The 'East African Campaign', often wrongly romanticised as an adventurous and somewhat unimportant side-show to the First World War, came to an end 100 years ago today (November 25th1918) when German General Paul von Lettow-Vorbeck and his troops formally surrendered.

The East Africa campaign engulfed 750,000 square miles and drew in soldiers from as far as India, South Africa, Nigeria, Ghana, Gambia, the West Indies, Malawi, Zimbabwe, Zambia, Belgian Congo and Mozambique to fight against the Germans who had conscripted soldiers from modern day Tanzania.

During the war, that raged on for 4 years, important battles were fought in and around the Selous Game Reserve, these days home to Siwandu Camp. Arguably the most famous battle took place in the Rufiji Delta, the river that is the lifeblood to Africa’s largest reserve. After engine failure, the Germans decided to hide the Konigsberg (at the time their most powerful battleship in the Indian Ocean) in the Rufiji Delta while they transported the damaged machinery to Dar es Salaam for repairs. Naturally, the British got wind of the German’s predicament and soon a serious game of cat and mouse ensued. In November 1914 two British battleships blockaded the Konigsberg’s escape route and soon opened fire but they were just out of reach and unable to do much damage to the sitting duck. The Konigsberg pushed as far upstream as conditions would allow them and after camouflaging the ship as best they could there was nothing left to do but sit and wait for the promised spare parts from Dar es Salaam to arrive.

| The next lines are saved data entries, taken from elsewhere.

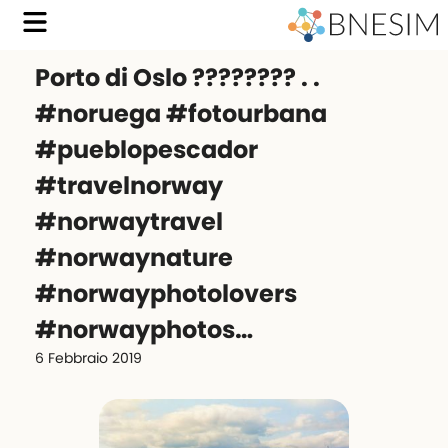
Porto di Oslo ???????? . .
#noruega #fotourbana
#pueblopescador
#travelnorway
#norwaytravel
#norwaynature
#norwayphotolovers
#norwayphotos…
6 Febbraio 2019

The British employed various tactics, including sinking one of their own ships in the river to permanently block the Konigsberg’s escape route, and firing torpedoes upstream, none of which could reach their target. The Germans, for their part, unsuccessfully attempted to resupply their troops, who by now had run out of food, coal and ammunition by converting a captured British ship into what looked like a Danish vessel, stocking it with Danish-speaking Germans troops and sending it to infiltrate the waters off the coast of East Africa, where they were soon found out and chased away.
By June 1915 the British had managed to tow two shallow-draught ships all the way from Malta and on 11thJuly, supported by planes based on Mafia island, they managed to get close enough to sink the Konigsberg, in the same instant turning the British into the strongest naval power in the Indian Ocean.
The war would rage on for another 3 years and on January 4th1917 Frederick Courteney Selous, the man after whom the Selous Game Reserve is named, died in battle in the Beho-Beho hills - the same hills that can be seen when dining in Siwandu’s raised restaurant.
The news of the Armistice signed on November 11th2018 reached General Lettow-Vorbeck on the 14thof November; and on November 25thhe officially surrendered, bringing an end to the East Africa Campaign.
Dozens of novels and one of Hollywood’s most famous films – 'The African Queen', starring Humphrey Bogart and Katherine Hepburn – keep alive the cliché of an adventurous and somewhat unimportant side-show to the real war. Let’s not forget the reality of four years of total warfare, during which nearly 300 000 people lost their lives and millions more suffered its consequences.